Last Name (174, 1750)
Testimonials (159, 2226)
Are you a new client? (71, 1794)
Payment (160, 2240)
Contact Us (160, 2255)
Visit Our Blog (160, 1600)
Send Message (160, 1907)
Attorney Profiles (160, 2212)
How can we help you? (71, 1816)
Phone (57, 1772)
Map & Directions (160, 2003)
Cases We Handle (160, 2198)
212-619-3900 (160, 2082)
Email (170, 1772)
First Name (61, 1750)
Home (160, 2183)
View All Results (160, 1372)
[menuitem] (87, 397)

※ ※ ※

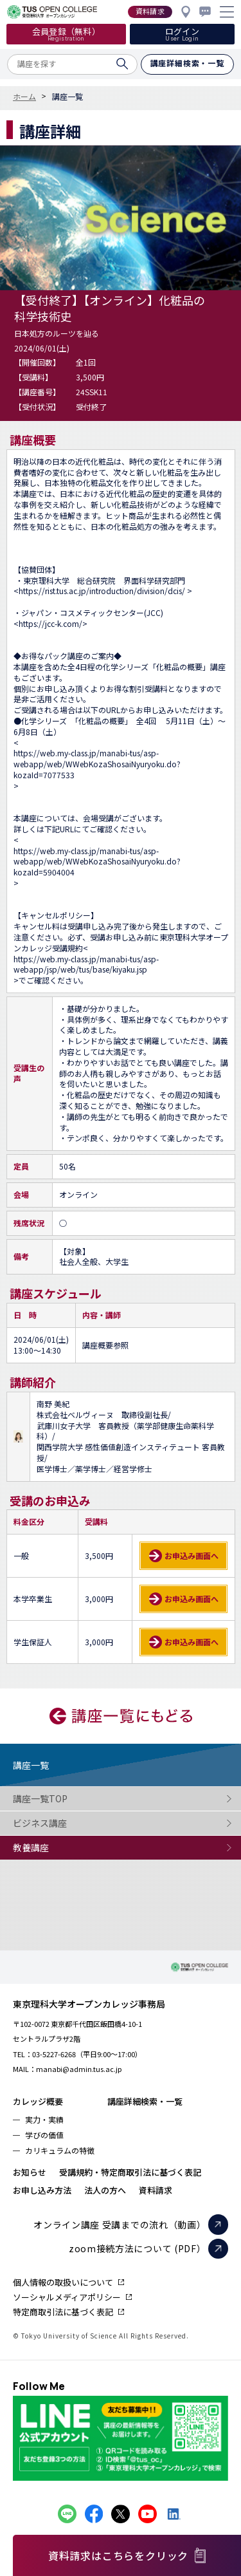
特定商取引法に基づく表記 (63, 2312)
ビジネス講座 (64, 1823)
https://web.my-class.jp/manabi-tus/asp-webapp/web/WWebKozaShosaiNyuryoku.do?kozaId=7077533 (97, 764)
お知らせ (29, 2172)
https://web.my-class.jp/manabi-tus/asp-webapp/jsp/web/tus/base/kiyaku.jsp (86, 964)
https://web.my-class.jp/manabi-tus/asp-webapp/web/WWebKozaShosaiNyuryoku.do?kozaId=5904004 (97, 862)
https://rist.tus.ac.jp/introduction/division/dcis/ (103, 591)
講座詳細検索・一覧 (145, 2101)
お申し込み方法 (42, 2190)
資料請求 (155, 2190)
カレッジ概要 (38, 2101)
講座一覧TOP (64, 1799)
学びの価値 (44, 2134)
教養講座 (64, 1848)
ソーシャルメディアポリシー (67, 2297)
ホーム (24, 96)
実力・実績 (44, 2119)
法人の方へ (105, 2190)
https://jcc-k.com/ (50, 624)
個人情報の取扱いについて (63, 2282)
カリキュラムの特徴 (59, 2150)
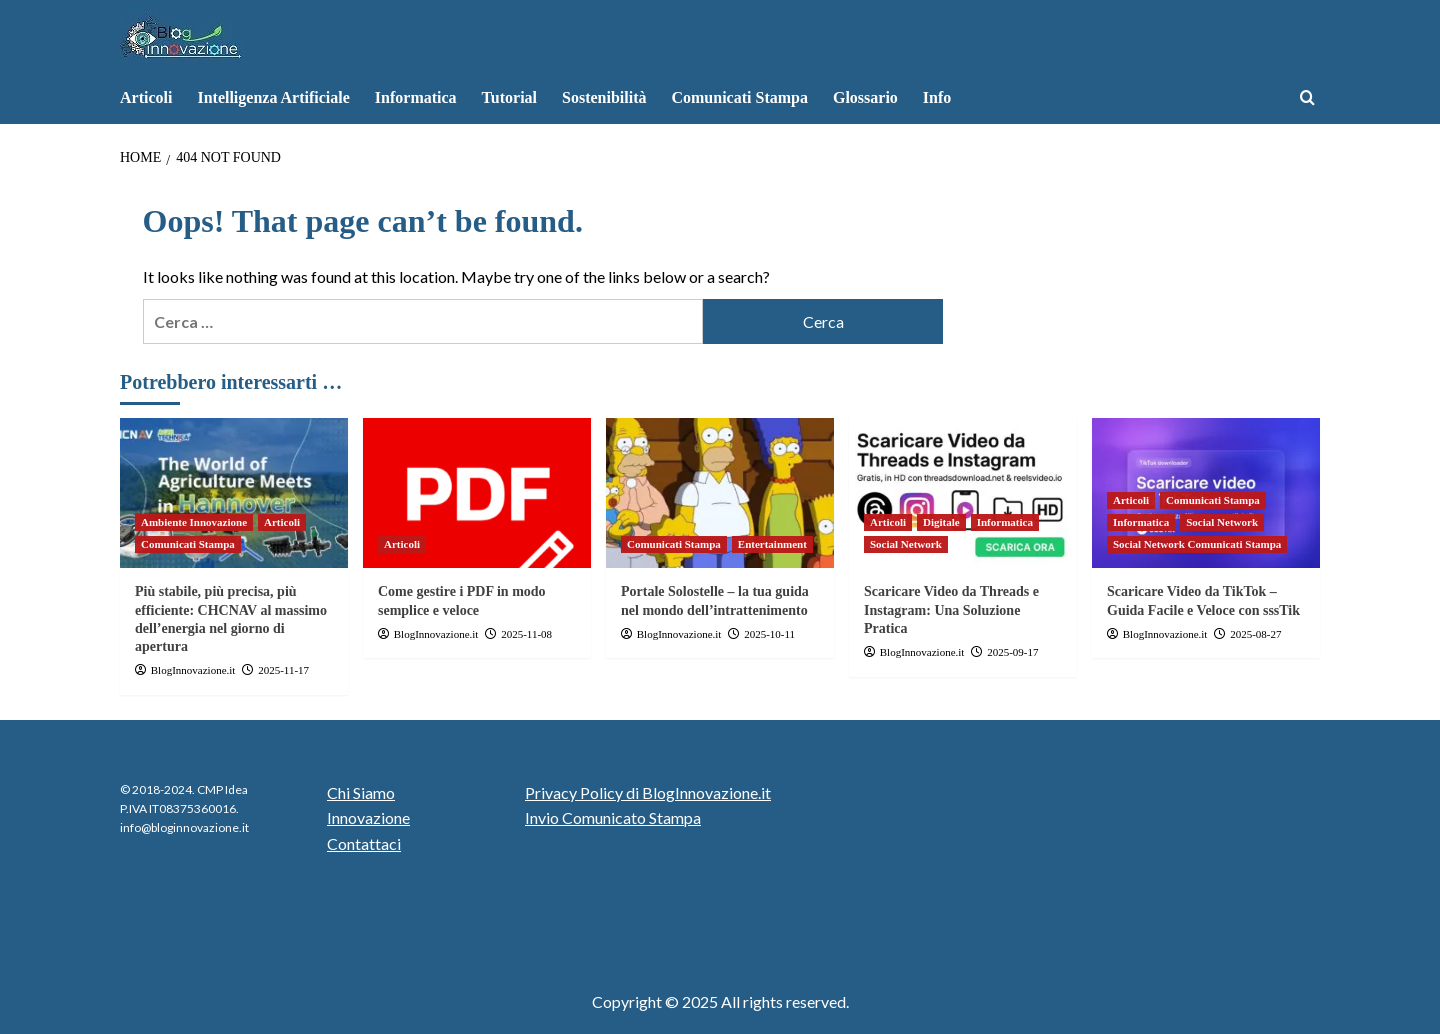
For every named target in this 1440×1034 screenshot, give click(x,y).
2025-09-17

※ ※ ※

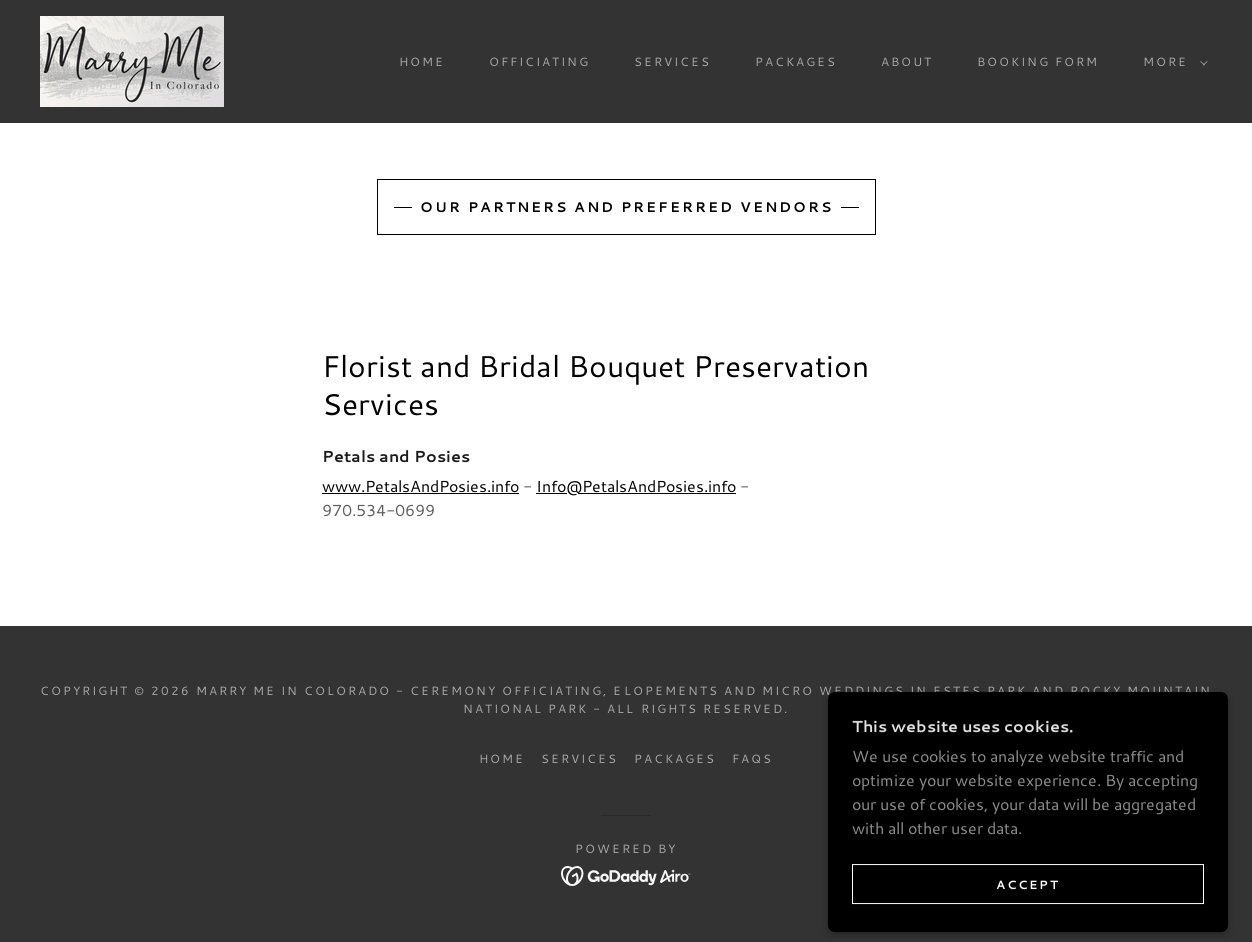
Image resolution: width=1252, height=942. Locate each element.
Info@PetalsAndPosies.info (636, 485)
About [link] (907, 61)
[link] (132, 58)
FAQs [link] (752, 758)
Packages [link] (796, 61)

※ ※ ※

● Task description
In how many lines of the data does the string "class" occur? Answer with the number and nothing else.

● Answer to this problem
3